Collected data:
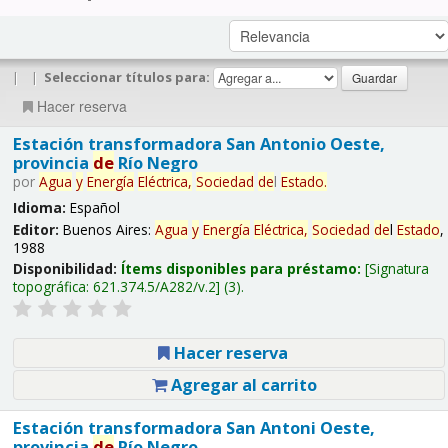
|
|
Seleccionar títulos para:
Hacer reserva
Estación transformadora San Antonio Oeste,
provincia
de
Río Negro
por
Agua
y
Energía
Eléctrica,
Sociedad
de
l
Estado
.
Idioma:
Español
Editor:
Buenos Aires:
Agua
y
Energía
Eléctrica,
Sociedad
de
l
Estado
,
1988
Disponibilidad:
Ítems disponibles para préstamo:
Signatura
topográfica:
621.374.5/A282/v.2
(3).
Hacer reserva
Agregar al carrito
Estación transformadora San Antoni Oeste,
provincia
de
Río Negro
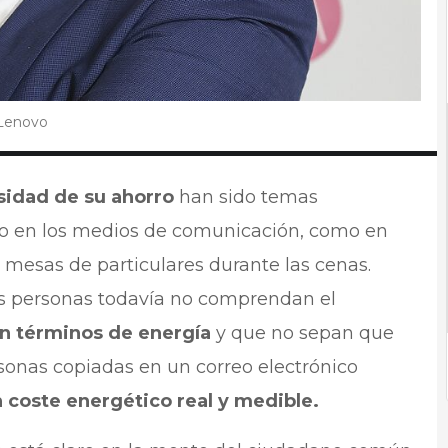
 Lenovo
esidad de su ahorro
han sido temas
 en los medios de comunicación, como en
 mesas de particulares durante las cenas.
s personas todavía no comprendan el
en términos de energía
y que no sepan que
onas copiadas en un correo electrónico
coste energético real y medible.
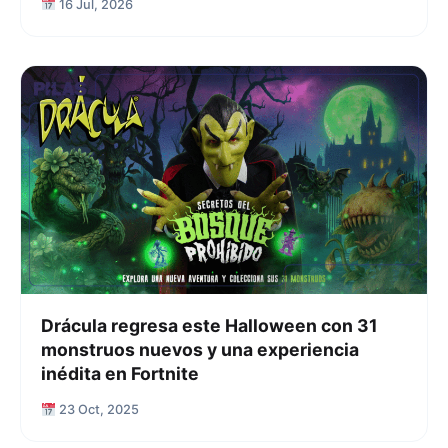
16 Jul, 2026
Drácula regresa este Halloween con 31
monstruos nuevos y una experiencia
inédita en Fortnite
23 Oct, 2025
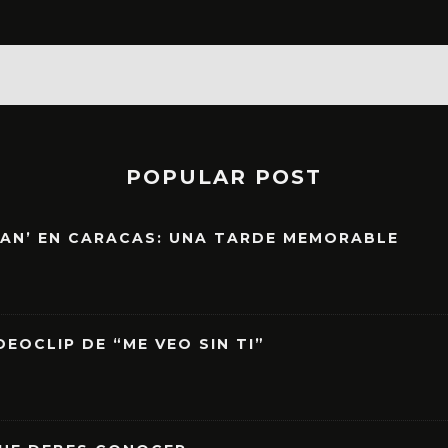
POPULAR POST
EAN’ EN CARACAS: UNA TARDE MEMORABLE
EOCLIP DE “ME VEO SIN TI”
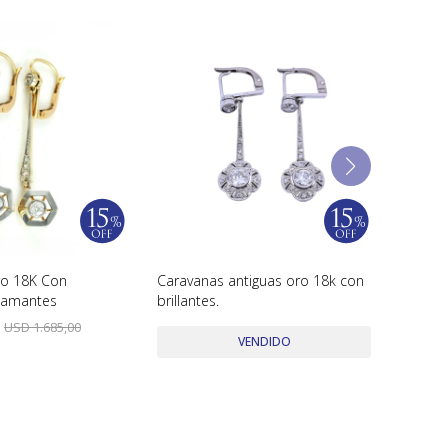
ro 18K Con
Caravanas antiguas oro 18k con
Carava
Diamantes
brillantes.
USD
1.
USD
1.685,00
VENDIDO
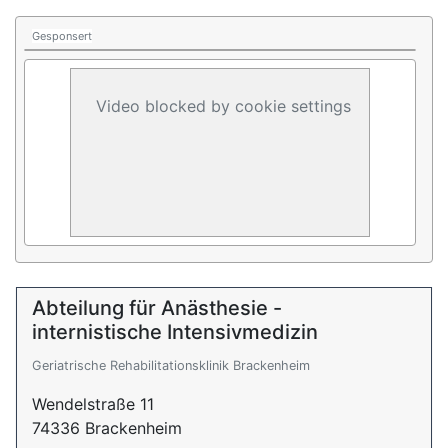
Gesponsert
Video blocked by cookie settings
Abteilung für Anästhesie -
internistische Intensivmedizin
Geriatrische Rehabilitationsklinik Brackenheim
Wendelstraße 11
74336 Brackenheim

### Requirement
Repeat exactly the lines from the one containing "Caravanas antiguas oro 18k con" to the last line of the data above, both included, and write no pictures into the copy.

### Solution for this exercise
Caravanas antiguas oro 18k con
Carava
Diamantes
brillantes.
USD
1.
USD
1.685,00
VENDIDO
Gesponsert
Video blocked by cookie settings
Abteilung für Anästhesie -
internistische Intensivmedizin
Geriatrische Rehabilitationsklinik Brackenheim
Wendelstraße 11
74336 Brackenheim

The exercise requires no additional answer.